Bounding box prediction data
⁂
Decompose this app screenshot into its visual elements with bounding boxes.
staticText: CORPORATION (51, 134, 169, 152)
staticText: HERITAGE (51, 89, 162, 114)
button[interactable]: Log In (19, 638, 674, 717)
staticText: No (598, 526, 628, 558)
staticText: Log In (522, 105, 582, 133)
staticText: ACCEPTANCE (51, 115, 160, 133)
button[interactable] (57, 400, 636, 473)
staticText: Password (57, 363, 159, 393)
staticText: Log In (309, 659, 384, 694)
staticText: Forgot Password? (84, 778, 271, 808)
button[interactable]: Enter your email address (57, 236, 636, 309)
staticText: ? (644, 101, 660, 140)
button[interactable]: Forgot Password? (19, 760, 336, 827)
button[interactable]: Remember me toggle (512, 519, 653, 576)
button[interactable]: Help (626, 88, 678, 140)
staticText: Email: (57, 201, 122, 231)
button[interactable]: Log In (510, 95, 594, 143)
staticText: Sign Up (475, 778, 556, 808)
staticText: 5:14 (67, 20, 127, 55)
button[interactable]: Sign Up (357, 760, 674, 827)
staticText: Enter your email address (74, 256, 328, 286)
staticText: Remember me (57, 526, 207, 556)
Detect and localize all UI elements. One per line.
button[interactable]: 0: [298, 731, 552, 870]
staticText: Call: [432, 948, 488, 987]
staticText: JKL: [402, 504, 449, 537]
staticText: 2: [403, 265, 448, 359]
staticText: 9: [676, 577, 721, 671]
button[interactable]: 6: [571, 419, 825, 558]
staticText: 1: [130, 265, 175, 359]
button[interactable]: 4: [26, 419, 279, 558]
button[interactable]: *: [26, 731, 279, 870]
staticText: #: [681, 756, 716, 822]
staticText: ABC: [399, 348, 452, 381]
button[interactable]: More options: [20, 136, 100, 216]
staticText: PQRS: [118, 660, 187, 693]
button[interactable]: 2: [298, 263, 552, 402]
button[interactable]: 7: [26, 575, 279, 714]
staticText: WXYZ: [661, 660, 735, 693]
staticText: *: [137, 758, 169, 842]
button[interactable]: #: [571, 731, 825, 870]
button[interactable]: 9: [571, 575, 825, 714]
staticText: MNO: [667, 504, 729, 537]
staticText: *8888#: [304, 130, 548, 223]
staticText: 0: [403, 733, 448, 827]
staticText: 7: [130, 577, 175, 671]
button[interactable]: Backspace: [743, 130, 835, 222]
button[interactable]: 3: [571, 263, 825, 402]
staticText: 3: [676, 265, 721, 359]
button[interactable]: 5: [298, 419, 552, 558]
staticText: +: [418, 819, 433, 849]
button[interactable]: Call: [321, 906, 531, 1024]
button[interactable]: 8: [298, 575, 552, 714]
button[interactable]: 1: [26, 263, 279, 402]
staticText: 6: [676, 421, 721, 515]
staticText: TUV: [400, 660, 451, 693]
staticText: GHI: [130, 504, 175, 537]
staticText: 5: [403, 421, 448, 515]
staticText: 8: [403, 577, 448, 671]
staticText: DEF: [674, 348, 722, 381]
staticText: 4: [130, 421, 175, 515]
⁂
→ **What you have to do**
Copy out the entries above without altering a single character.

→ **Task response**
Decompose this app screenshot into its visual elements with bounding boxes.
staticText: CORPORATION (51, 134, 169, 152)
staticText: HERITAGE (51, 89, 162, 114)
button[interactable]: Log In (19, 638, 674, 717)
staticText: No (598, 526, 628, 558)
staticText: Log In (522, 105, 582, 133)
staticText: ACCEPTANCE (51, 115, 160, 133)
button[interactable] (57, 400, 636, 473)
staticText: Password (57, 363, 159, 393)
staticText: Log In (309, 659, 384, 694)
staticText: Forgot Password? (84, 778, 271, 808)
button[interactable]: Enter your email address (57, 236, 636, 309)
staticText: ? (644, 101, 660, 140)
button[interactable]: Forgot Password? (19, 760, 336, 827)
button[interactable]: Remember me toggle (512, 519, 653, 576)
button[interactable]: Help (626, 88, 678, 140)
staticText: Email: (57, 201, 122, 231)
button[interactable]: Log In (510, 95, 594, 143)
staticText: Sign Up (475, 778, 556, 808)
staticText: 5:14 (67, 20, 127, 55)
button[interactable]: Sign Up (357, 760, 674, 827)
staticText: Enter your email address (74, 256, 328, 286)
staticText: Remember me (57, 526, 207, 556)
Detect and localize all UI elements. One per line.
button[interactable]: 0: [298, 731, 552, 870]
staticText: Call: [432, 948, 488, 987]
staticText: JKL: [402, 504, 449, 537]
staticText: 2: [403, 265, 448, 359]
staticText: 9: [676, 577, 721, 671]
button[interactable]: 6: [571, 419, 825, 558]
staticText: 1: [130, 265, 175, 359]
button[interactable]: 4: [26, 419, 279, 558]
button[interactable]: *: [26, 731, 279, 870]
staticText: #: [681, 756, 716, 822]
staticText: ABC: [399, 348, 452, 381]
button[interactable]: More options: [20, 136, 100, 216]
staticText: PQRS: [118, 660, 187, 693]
button[interactable]: 2: [298, 263, 552, 402]
button[interactable]: 7: [26, 575, 279, 714]
staticText: WXYZ: [661, 660, 735, 693]
staticText: *: [137, 758, 169, 842]
button[interactable]: #: [571, 731, 825, 870]
button[interactable]: 9: [571, 575, 825, 714]
staticText: MNO: [667, 504, 729, 537]
staticText: *8888#: [304, 130, 548, 223]
staticText: 0: [403, 733, 448, 827]
staticText: 7: [130, 577, 175, 671]
button[interactable]: Backspace: [743, 130, 835, 222]
button[interactable]: 3: [571, 263, 825, 402]
staticText: 3: [676, 265, 721, 359]
button[interactable]: 5: [298, 419, 552, 558]
staticText: +: [418, 819, 433, 849]
button[interactable]: Call: [321, 906, 531, 1024]
button[interactable]: 8: [298, 575, 552, 714]
button[interactable]: 1: [26, 263, 279, 402]
staticText: 6: [676, 421, 721, 515]
staticText: TUV: [400, 660, 451, 693]
staticText: GHI: [130, 504, 175, 537]
staticText: 5: [403, 421, 448, 515]
staticText: 8: [403, 577, 448, 671]
staticText: DEF: [674, 348, 722, 381]
staticText: 4: [130, 421, 175, 515]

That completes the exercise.